Thursday, 4 October 2012

Private Peaceful (2012)

Sometimes a movie begins and within seconds you take a dislike to it, this is exactly how Private Peaceful begins. Within minutes you suddenly feel like you are looking at poor end ITV drama, with some pretty poor performances from its youthful cast. But this is a lesson on sticking with something, and how first impressions are often very deceptive. Private Peaceful is a drama we simply do not see any more, it starts with a feeling of Anne Of Green Gables, or The Road To Avonlea about it, and then pushes down a much more adult line, as the innocence of the characters is set aside for the terrors that occur during wartime.

The story follows three characters for the most part Tommo (Samuel Bottomley, George Mackay), Charlie (Hero Fiennes-Tiffin, Jack O’Connell) and Molly (Izzy Meikle-Small, Alexandra Roach). The characters are followed from their innocent youth, through to their adult years. But this is not just a normal tale, because both Tommo and Charlie are brothers, and both are madly in love with Molly.

Private Peaceful is based on the novel by Michael Morpurgo, and has been in the making for almost ten years. Originally planned as a big budget movie, its tale in some respects is similar to War Horse, and when Spielberg got the rights to film Warhorse, all luck of getting a bigger budget on this project was lost.  So instead Simon Reade and Guy De Beaujeu decided to push on with the movie on a micro-budget with acclaimed director Pat O’Connor at the helm.

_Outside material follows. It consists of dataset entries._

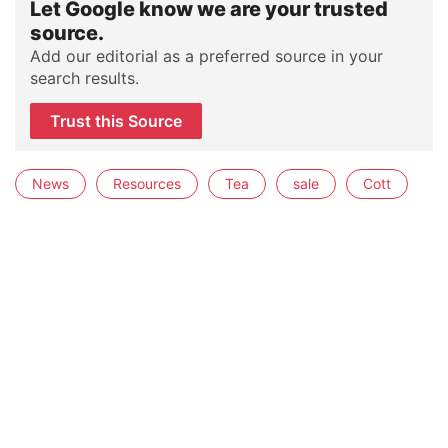
Let Google know we are your trusted
source.
Add our editorial as a preferred source in your
search results.
Trust this Source
News
Resources
Tea
sale
Cott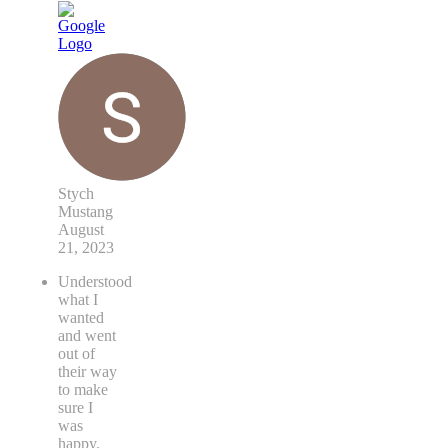
Stych
Mustang
August
21, 2023
Understood
what I
wanted
and went
out of
their way
to make
sure I
was
happy.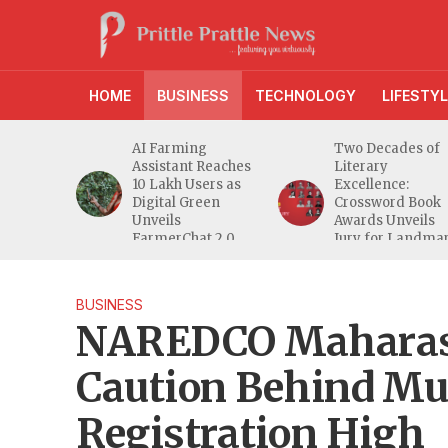
HOME
BUSINESS
TECHNOLOGY
LIFESTYL
anches
AI Farming
Two Decades of
athi
Assistant Reaches
Literary
eeper
10 Lakh Users as
Excellence:
ra
Digital Green
Crossword Book
nd
Unveils
Awards Unveils
a MSME
FarmerChat 2.0
Jury for Landma
20th Edition
BUSINESS
NAREDCO Maharash
Caution Behind M
Registration High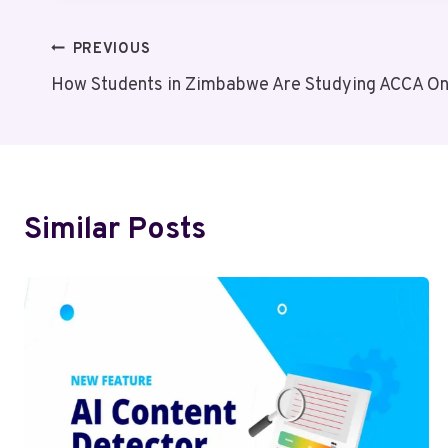
Post
PREVIOUS
How Students in Zimbabwe Are Studying ACCA Onl
Navigation
Similar Posts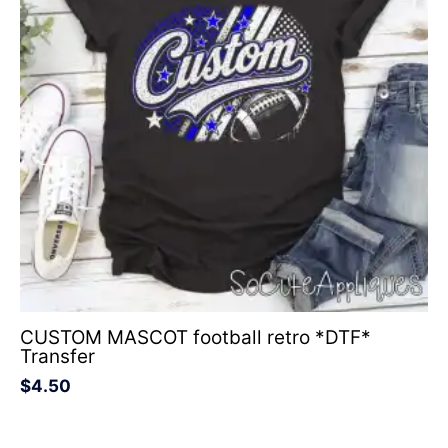
CUSTOM MASCOT football retro *DTF*
Transfer
$
4.50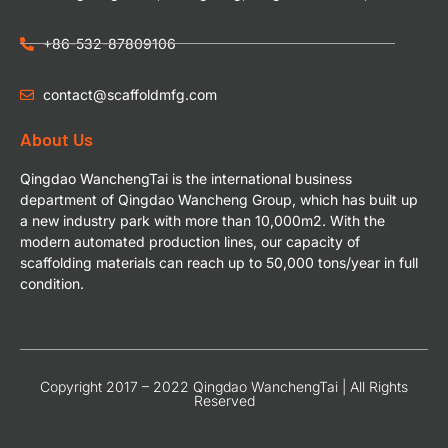
+86-532-87809106
contact@scaffoldmfg.com
About Us
Qingdao WanchengTai is the international business
department of Qingdao Wancheng Group, which has built up
a new industry park with more than 10,000m2. With the
modern automated production lines, our capacity of
scaffolding materials can reach up to 50,000 tons/year in full
condition.
Copyright 2017 – 2022 Qingdao WanchengTai | All Rights
Reserved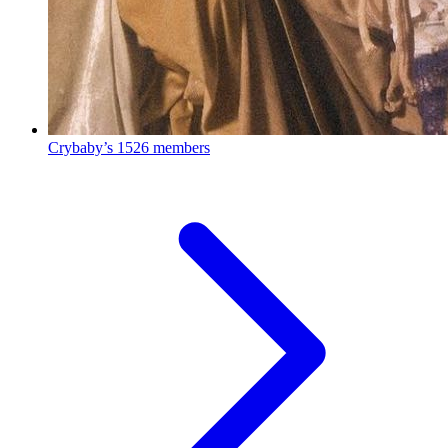
Crybaby’s
1526 members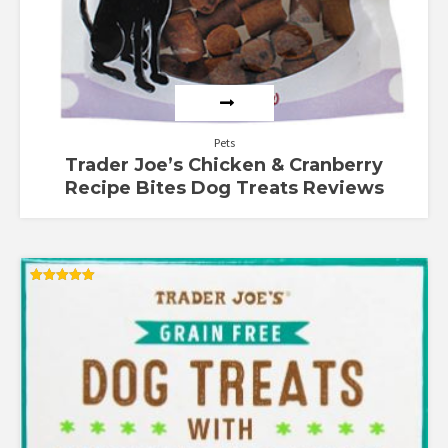
Pets
Trader Joe’s Chicken & Cranberry
Recipe Bites Dog Treats Reviews
Rated
5.00
out of 5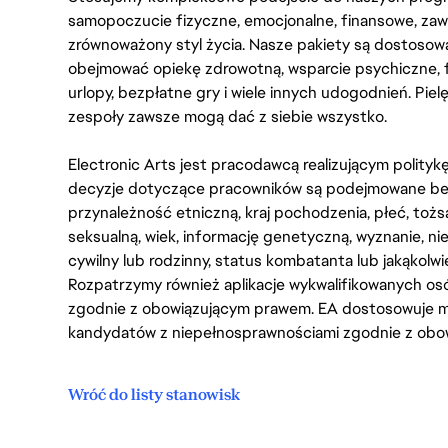
samopoczucie fizyczne, emocjonalne, finansowe, zaw
zrównoważony styl życia. Nasze pakiety są dostosow
obejmować opiekę zdrowotną, wsparcie psychiczne, 
urlopy, bezpłatne gry i wiele innych udogodnień. Pie
zespoły zawsze mogą dać z siebie wszystko.
Electronic Arts jest pracodawcą realizującym polity
decyzje dotyczące pracowników są podejmowane bez 
przynależność etniczną, kraj pochodzenia, płeć, tożs
seksualną, wiek, informację genetyczną, wyznanie, n
cywilny lub rodzinny, status kombatanta lub jakąkolw
Rozpatrzymy również aplikacje wykwalifikowanych 
zgodnie z obowiązującym prawem. EA dostosowuje mi
kandydatów z niepełnosprawnościami zgodnie z obo
Wróć do listy stanowisk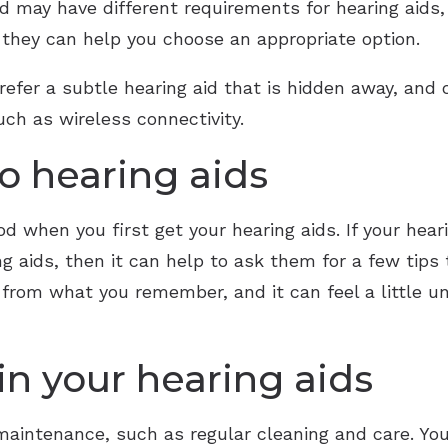
nd may have different requirements for hearing aids, 
o they can help you choose an appropriate option.
fer a subtle hearing aid that is hidden away, and o
ch as wireless connectivity.
o hearing aids
d when you first get your hearing aids. If your hear
g aids, then it can help to ask them for a few tips
 from what you remember, and it can feel a little 
n your hearing aids
f maintenance, such as regular cleaning and care. Yo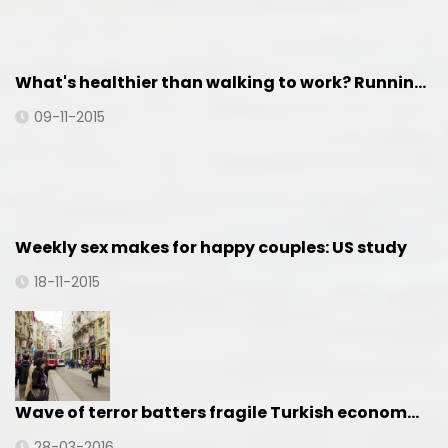
What's healthier than walking to work? Runnin…
09-11-2015
Weekly sex makes for happy couples: US study
18-11-2015
Wave of terror batters fragile Turkish econom…
28-03-2016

The story that is told in the movie is epic, if it had been a television adaptation the story could have stretched to two seasons, instead its pushed into around two hours, and each and every minute of those two hours is well spent.

There is some marvelous support in the movie that includes performances by Richard Griffiths, Francis de la Tour, and Maxine Peake. But it’s the performances of Mackay, O’Connell and Roache that you take away from the piece. So much depth, and development is put into each role it’s not easy to understand where the performers end and their characters begin.

Budget restraints mean that when Tommo and Charlie are sent onto the frontline in France to fight for king and country, corners needed cutting, and while this is not War Horse levels of action, O’Connor’s direction, and an incredibly hard working team of special effects geniuses pull off an impressive task, that in some ways is far more realistic than a big budget contribution.

Private Peaceful is a heartwarming, compelling tale of lost love, fighting for what you believe in and extreme tragedy. It’s a tale that passes in a heartbeat, but one that will ultimately stay with you for long after those end credits roll. 

Private Peaceful is in UK cinemas from October 12th.